Redaction applies to tags and metadata fields, and to stored prompt and completion text. Prompt storage is on by default — set storePrompts: false to disable it entirely.
Guardrails
Guardrails run content safety checks before sending a prompt to the LLM (pre-check) and before returning the completion (post-check). Pass guardrails: true to any wrapper to enable both phases.
zespan.init({ apiKey: process.env.ZESPAN_API_KEY! });
const openai = zespan.wrapOpenAI(new OpenAI(), { guardrails: true });
For fine-grained control:
const openai = zespan.wrapOpenAI(new OpenAI(), {
guardrails: {
pre: true, // Check prompt before sending to LLM
post: true, // Check completion before returning to app
failClosed: false, // If guardrail service errors, allow call through
},
});
Handle blocks with GuardrailBlockedError:
import { zespan, GuardrailBlockedError } from "@zespan/sdk";
import OpenAI from "openai";
zespan.init({ apiKey: process.env.ZESPAN_API_KEY! });
const openai = zespan.wrapOpenAI(new OpenAI(), { guardrails: true });
async function generateResponse(userMessage: string): Promise<string> {
try {
const response = await openai.chat.completions.create({
model: "gpt-4o",
messages: [{ role: "user", content: userMessage }],
});
return response.choices[0].message.content ?? "";
} catch (err) {
if (err instanceof GuardrailBlockedError) {
console.warn(`Guardrail blocked ${err.phase} content:`, err.results);
return "I'm sorry, I can't help with that request.";
}
throw err;
}
}
GuardrailBlockedError properties:
phase — "pre" (input blocked) or "post" (output blocked)
results — array of per-policy results with passed, action, reason, modifiedText
Guardrails work on all provider wrappers: wrapAnthropic, wrapGoogle, wrapOpenRouter, and LumiqtraceCallbackHandler.
Configure guardrail policies in the Zespan dashboard under Settings → Guardrails. Policies are evaluated server-side — update them without redeploying your application.
Config propagation
Zespan can push configuration changes — model overrides, sample rate, guardrail toggles — to your running application without a redeployment. Changes made via ZespanPilot or the dashboard take effect within the next flush cycle (default 2 seconds).
What can be propagated:
| Rule type | Effect |
|---|
model_override | Redirect calls for a given model to a different model |
sample_rate | Increase or decrease the fraction of events traced |
guardrail_enable | Enable or disable guardrails on a wrapper |
pii_redact_keys | Add keys to the redaction list |
log_level | Toggle debug logging |
disable_tracing | Stop all tracing immediately |
Force an immediate config refresh:
import { zespan } from "@zespan/sdk";
zespan.init({ apiKey: process.env.ZESPAN_API_KEY! });
// Force refresh — useful during startup
await zespan.getClient().refreshConfig();
To disable remote config propagation entirely:
zespan.init({
apiKey: process.env.ZESPAN_API_KEY!,
disableConfigSync: true,
});
With disableConfigSync: true, the SDK ignores all remote config changes. All behavior is determined solely by the options passed to init().

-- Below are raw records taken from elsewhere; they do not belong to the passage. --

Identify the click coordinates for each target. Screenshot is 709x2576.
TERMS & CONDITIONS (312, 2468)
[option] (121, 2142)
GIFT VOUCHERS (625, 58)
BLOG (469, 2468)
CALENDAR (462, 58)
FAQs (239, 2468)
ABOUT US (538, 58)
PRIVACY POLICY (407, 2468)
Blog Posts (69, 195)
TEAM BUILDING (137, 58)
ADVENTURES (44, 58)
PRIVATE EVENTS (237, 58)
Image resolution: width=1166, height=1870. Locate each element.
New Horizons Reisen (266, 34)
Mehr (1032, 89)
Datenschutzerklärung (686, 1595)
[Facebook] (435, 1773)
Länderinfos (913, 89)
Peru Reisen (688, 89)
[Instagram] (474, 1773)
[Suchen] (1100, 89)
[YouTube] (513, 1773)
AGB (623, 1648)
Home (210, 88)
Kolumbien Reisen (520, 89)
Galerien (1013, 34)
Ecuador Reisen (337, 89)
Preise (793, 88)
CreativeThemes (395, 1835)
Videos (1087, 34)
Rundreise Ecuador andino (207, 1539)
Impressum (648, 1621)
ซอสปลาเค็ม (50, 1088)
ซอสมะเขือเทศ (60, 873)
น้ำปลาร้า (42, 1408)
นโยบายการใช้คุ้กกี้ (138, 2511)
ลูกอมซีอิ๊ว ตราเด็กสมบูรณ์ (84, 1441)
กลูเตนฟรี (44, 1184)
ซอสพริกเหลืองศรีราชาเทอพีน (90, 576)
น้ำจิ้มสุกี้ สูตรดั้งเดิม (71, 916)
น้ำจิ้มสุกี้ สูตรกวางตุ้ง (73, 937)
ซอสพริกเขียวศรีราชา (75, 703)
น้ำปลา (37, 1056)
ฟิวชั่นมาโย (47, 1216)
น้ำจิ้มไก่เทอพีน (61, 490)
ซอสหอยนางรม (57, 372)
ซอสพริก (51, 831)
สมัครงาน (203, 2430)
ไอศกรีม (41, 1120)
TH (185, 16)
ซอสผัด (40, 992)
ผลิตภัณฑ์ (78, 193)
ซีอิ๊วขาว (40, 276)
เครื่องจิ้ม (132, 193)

Flushing in serverless environments
In short-lived processes such as AWS Lambda, Vercel Functions, or Cloudflare Workers, call zespan.flush() explicitly before the handler returns to guarantee delivery.
import { zespan } from "@zespan/sdk";
import OpenAI from "openai";
zespan.init({ apiKey: process.env.ZESPAN_API_KEY! });
const openai = zespan.wrapOpenAI(new OpenAI());
export async function handler(event: any) {
const response = await openai.chat.completions.create({
model: "gpt-4o",
messages: [{ role: "user", content: event.prompt }],
});
const result = response.choices[0].message.content;
await zespan.flush();
return { statusCode: 200, body: result };
}
Omitting zespan.flush() in serverless environments is the most common cause of missing traces. Always call it before your handler returns.